On using (hyper)threads as the leafs of the resources tree

If HyperThreading is enabled in BIOS, using threads as the leafs of OAR (implicit) resources tree is quite simple.

Using the oar_resource_init script

The last version of the oar_resource_init script comes with the -H and -T options. It generates the oarnodesetting commands with the thread properties.

Adapting an existing resource setup

Here we consider an existing resource setup to which one would like to had the thread as leaf resources.

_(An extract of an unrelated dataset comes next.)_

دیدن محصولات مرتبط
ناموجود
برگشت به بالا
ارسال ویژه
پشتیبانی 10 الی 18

First you need to define the thread property:

$ oarproperty -a thread

Assuming your cluster is homogeneous, and that resources were consistently created (i.e. the ids of the properties of the resources are well set), you can add to every resource lines the property: thread = (2 * core - 1) (oarnodesetting -p … ), and then for each of them create a new resources (oarnodesetting -a …) with exactly the same values for all properties, except thread = (2 * core) and cpuset = (original cpuset value + # cores per cpu) (using hwloc in a job afterward to verify the correct cpuset settings could be a good idea).

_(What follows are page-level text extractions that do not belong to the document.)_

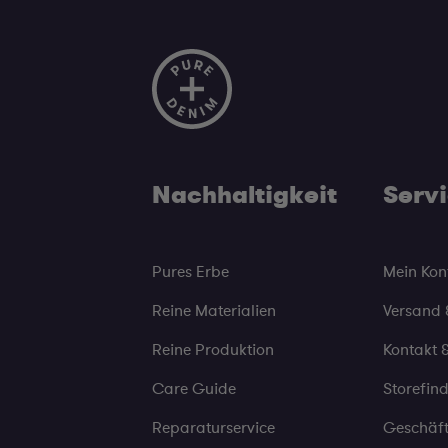
Nachhaltigkeit
Serv
Pures Erbe
Mein Kon
Reine Materialien
Versand
Reine Produktion
Kontakt &
Care Guide
Storefin
Reparaturservice
Geschäf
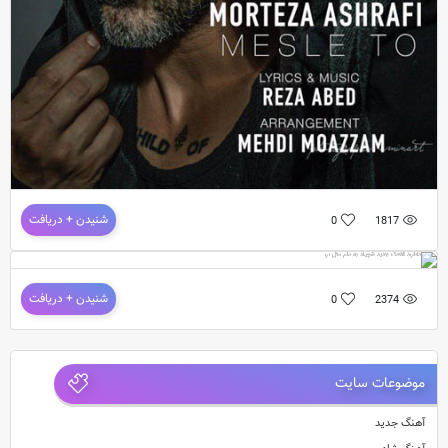
دانلود آهنگ جدید مرتضی اشرفی به نام مثل تو
شنیدن + دریافت
0
1817
دانلود آهنگ جدید شهیاد به نام مثل تو
شنیدن + دریافت
0
2374
آهنگ جدید و بسیار زیبای شهیاد به نام مثل تو
wnload New Music Shahyad Called Mesle To
موضوعات سایت
آهنگ جدید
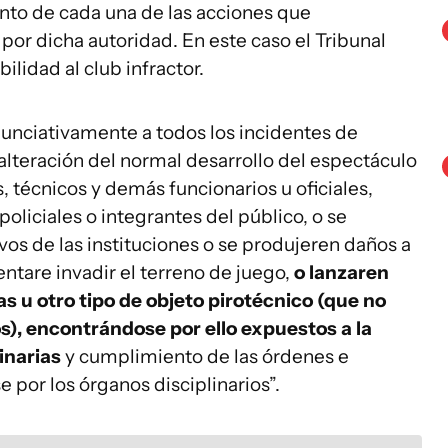
iento de cada una de las acciones que
por dicha autoridad. En este caso el Tribunal
lidad al club infractor.
nunciativamente a todos los incidentes de
alteración del normal desarrollo del espectáculo
, técnicos y demás funcionarios u oficiales,
policiales o integrantes del público, o se
s de las instituciones o se produjeren daños a
tentare invadir el terreno de juego,
o lanzaren
s u otro tipo de objeto pirotécnico (que no
), encontrándose por ello expuestos a la
inarias
y cumplimiento de las órdenes e
 por los órganos disciplinarios”.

Of course, any shell scripting language will be your friend.

(Remember that the values for the properties which define the hierarchy of the resources must be unique to the resource)

NB: we assume here that
  • HyperThreading is 2 threads per core.
  • threads of core N = N and N+#cores

On using hyper-threads as overbooking processors

The idea here, is to setup some admission rules in order to steer some jobs to use the 2 threads of the cores when some conditions are met (small jobs, jobs for some known computation types for which hyperthreading is relevant…).

To be completed.

On offlining/onlining hyper-threads with OAR

In this case, cores are the leaf resources (no thread resource property in OAR resources table), but we would like to enable users to possibly get the 2 hyper-threads associated to each core it in their job.

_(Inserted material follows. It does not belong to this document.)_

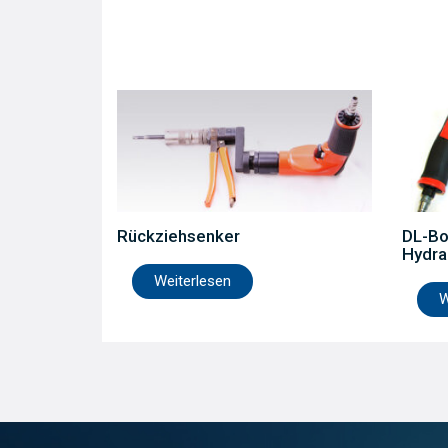
Rückziehsenker
DL-Bo
Hydra
Weiterlesen
W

It's indeed easy to disable a 2nd thread for a core (see /sys/device/system/cpu), but once this 2nd thread is disabled, it's not so easy to find its number again if we did not keep the information somewhere. Indeed the “linux processor” does not show up in hwloc or /proc/cpuinfo anymore, and /sys does not seem very helpful either. One may argue that the numbering seems to be: threads of core N = N and N+#cores, but can we rely on that on any machine ?

This is an issue if we want to consider disabling the 2nd thread of only some cores of a host, not all. Otherwise indeed, disabling all second threads or re-enabling all of them is straight-forward using a for loop and looking at /sys/devices/system/cpu/possible.

For that purpose, the cpuset field of OAR was changed to string with OAR 2.5.4+. This allows setting the value of the cpuset field in the resource table to,for instance, “0,8” instead of just 0 (core 0 has threads with logical cpu id 0 and 8). Then the job resource manager can handle that value very easily whenever an HT job type is in use by a job.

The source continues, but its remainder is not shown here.